* YOUR GOAL
Check each line of the material below, and copy it if it holds the string "وزارت".
(DATASET RECORDS)
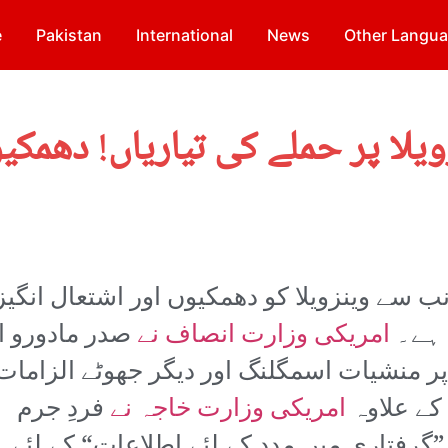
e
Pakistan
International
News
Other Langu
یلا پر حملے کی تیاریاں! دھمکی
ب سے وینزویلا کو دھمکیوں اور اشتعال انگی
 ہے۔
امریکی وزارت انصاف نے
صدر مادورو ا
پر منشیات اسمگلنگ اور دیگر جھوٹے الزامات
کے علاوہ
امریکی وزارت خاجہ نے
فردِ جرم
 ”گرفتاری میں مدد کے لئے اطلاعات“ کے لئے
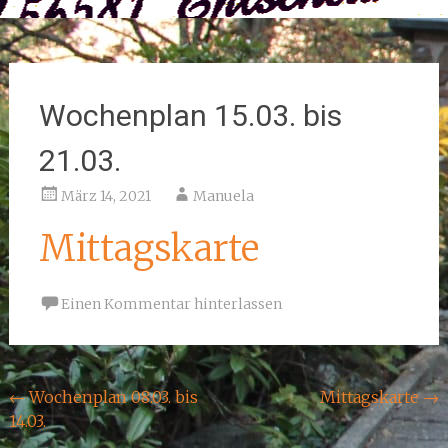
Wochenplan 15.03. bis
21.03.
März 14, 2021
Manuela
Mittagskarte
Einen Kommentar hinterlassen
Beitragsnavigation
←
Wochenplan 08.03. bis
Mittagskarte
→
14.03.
(End DATASET RECORDS)
(DATASET RECORDS)
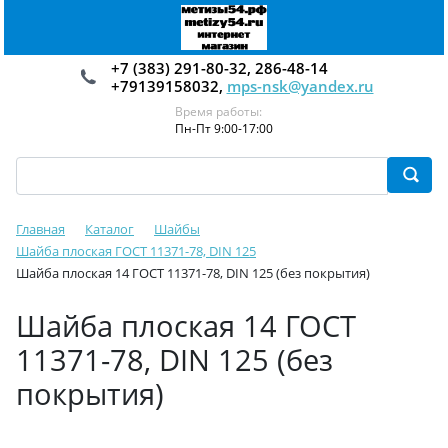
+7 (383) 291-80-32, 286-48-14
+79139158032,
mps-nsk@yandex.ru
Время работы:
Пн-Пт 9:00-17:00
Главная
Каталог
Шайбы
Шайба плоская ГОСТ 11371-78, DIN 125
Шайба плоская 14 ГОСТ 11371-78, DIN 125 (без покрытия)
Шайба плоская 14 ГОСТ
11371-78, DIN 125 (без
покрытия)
(End DATASET RECORDS)
* RESPONSE TO THE TASK
امریکی وزارت انصاف نے
امریکی وزارت خاجہ نے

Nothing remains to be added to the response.